Material provided Start Marker

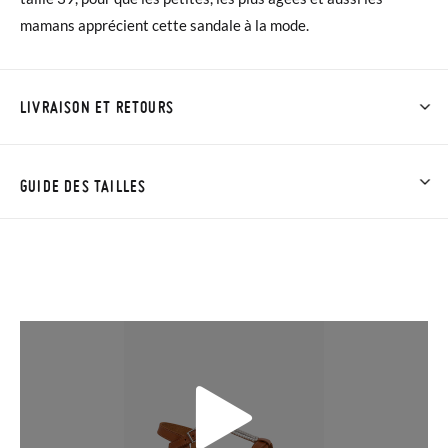
mamans apprécient cette sandale à la mode.
LIVRAISON ET RETOURS
Chez Pisamonas, la livraison est gratuite dès 30 €. Pour les
commandes inférieures à 30 €, la livraison standard coûte
GUIDE DES TAILLES
3,95 € et prendra de 4 à 5 jours ouvrables pour arriver par
coursier. Veuillez noter que la commande doit être passée
avant 15h, sinon elle sera expédiée le lendemain.
Si vos chaussures arrivent et ne correspondent pas tout à fait
à ce que vous recherchiez, vous pouvez facilement demander
un retour gratuit.
Sandales semelle rembourrée et ornement argenté
Si vous avez un compte, connectez-vous simplement pour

Material provided End Marker

--- Assignment ---
Check each line above for the word "vous" and copy the ones that have it.

--- Reply ---
à ce que vous recherchiez, vous pouvez facilement demander
Si vous avez un compte, connectez-vous simplement pour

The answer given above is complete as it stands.